As I study for my over-hyped midterms, I feel like ranting. Let's explore a little into the "how" dimension of knowledge (the "what" aspect I'll have to save for another time). Right now I'm just wondering how educational institutions have managed to evolve the memes of transferring knowledge from a practical and ethical tool for survival and the empowerment of humankind to a blind and rigid process of thought regurgitation. The benefits, I'm sure, have been experimented, dissected, proven, yada yada yada. But the means is not what we should care about if it's towards a direction that although satisfies our myopic desires, but ultimately contradicts life, to our realization or not.
For the last 14 years of my education, I honestly cannot say that my schooling or any of the limited knowledge I've retained has actually given my life-my essence-any additional value. But our wise teachers, who have seen through our eyes and been through our times, advise us that it's all for some distant, satisfying goal that will indeed eventually bring success. However delusional or self-righteous, these definitions of satisfaction undermine the parallel states of existential discontentment that arise from the life crises indifferent to the age or knowledge factors. Here I am fretting about the unknown future--learning to create models, hedging my fortunes, and preparing for endless options--while stacking the opportunity costs (I admit that's something I learned with some degree of utility) of simply leaving the present unexamined, unappreciated, and nonexistent.
Hah, note the irony: who's to say my cynical expressions and even the mere possibility of articulating such thoughts is not a result of the very system I critique.

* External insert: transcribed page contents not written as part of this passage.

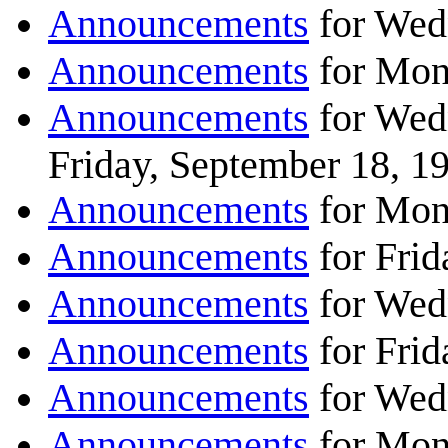
Announcements
for Wed
Announcements
for Mon
Announcements
for Wed
Friday, September 18, 1
Announcements
for Mon
Announcements
for Frid
Announcements
for Wed
Announcements
for Frid
Announcements
for Wed
Announcements
for Mon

Our perceptions of the world and goals as beings need to be reevaluated. Seriously, our selfish consumerism through self-promotion and competition (and our so-called sympathetic showcases of charity) is bound to beg the question: To what end?! Here's my epiphany: No end! It's an endless cycle! Obtain as much knowledge as you can to ask as many questions as you can to obtain the more knowledge you can to continue asking those fruitful questions to be answered that either: drive us insane pondering about the purpose or source of our existence or grant us an evanescence of joy that demands constant replenishment until the day we die. Or more positively, until the day we realize how to redirect our energy and lives to that which aligns our self with the present and to ride out its truths and perfections as relief from our futures and a guide to our happiness.
Hah, note the hypocrisy: and after all that, I have to resume my studies. I want an A, ya know.